ASVspoof 2015: The First Automatic Speaker Verification Spoofing and Countermeasures Challenge

November, 2015

Zhizheng Wu, Tomi Kinnunen, Nicholas Evans, and Junichi Yamagishi

SLTC Newsletter, November 2015

Mounting evidence has exposed the potential vulnerability of biometric authentication systems to spoofing. Spoofing attacks are also known as presentation attacks in ISO nomenclature [1]. In response, there has been a movement in the academic community over the last two decades to develop spoofing countermeasures. The research is now relatively mature, with several competitive evaluations having been organised for various modalities including face [2], fingerprint [3] and iris [4] recognition.
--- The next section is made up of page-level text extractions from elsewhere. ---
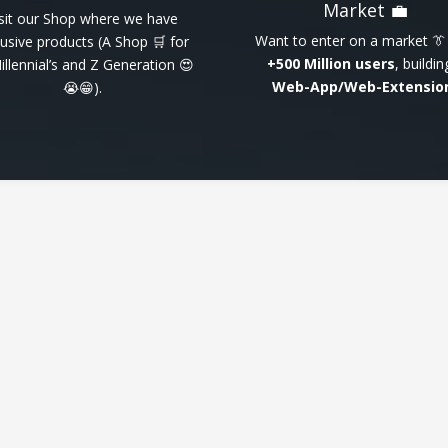
Market 💼
isit our Shop where we have
Want to enter on a market 👔
lusive products (A Shop 🛒 for
+500 Million users
, buildin
Millennial’s and Z Generation 😍
Web-App/Web-Extensio
😭😁).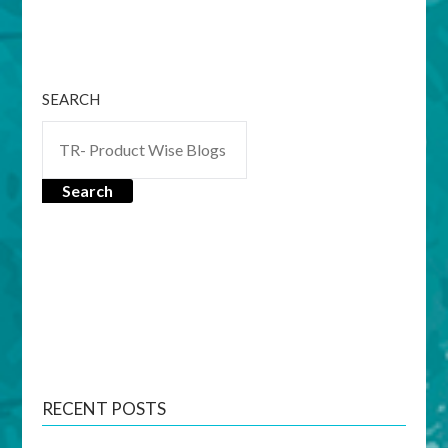
SEARCH
Search
RECENT POSTS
The first significant action within the speaker recognition community involved the organisation of a Special Session at Interspeech 2013 entitled `Spoofing and Countermeasures for Automatic Speaker Verification' [5]. An IEEE SLTC newsletter article [6] released in conjunction with that initiative set out the importance to research progress of standard datasets, protocols and metrics.

The authors of this article subsequently embarked upon the preparation of the first standard evaluation for automatic speaker verification (ASV). This came to fruition in the form of ASVspoof: the Automatic Speaker Verification Spoofing and Countermeasures Challenge [7]. The first edition, ASVspoof 2015 [8], was held as a special session at Interspeech 2015. This article outlines the challenge, participation, results and the organisers' plans for a second edition.

ASVspoof

In 2013 there were no standard datasets, protocols or metrics to gauge and tackle the threat of spoofing to ASV systems. ASVspoof was conceived to fill the void through the provision of an evaluation platform which allowed, for the first time, results generated by different research teams to be compared reliably.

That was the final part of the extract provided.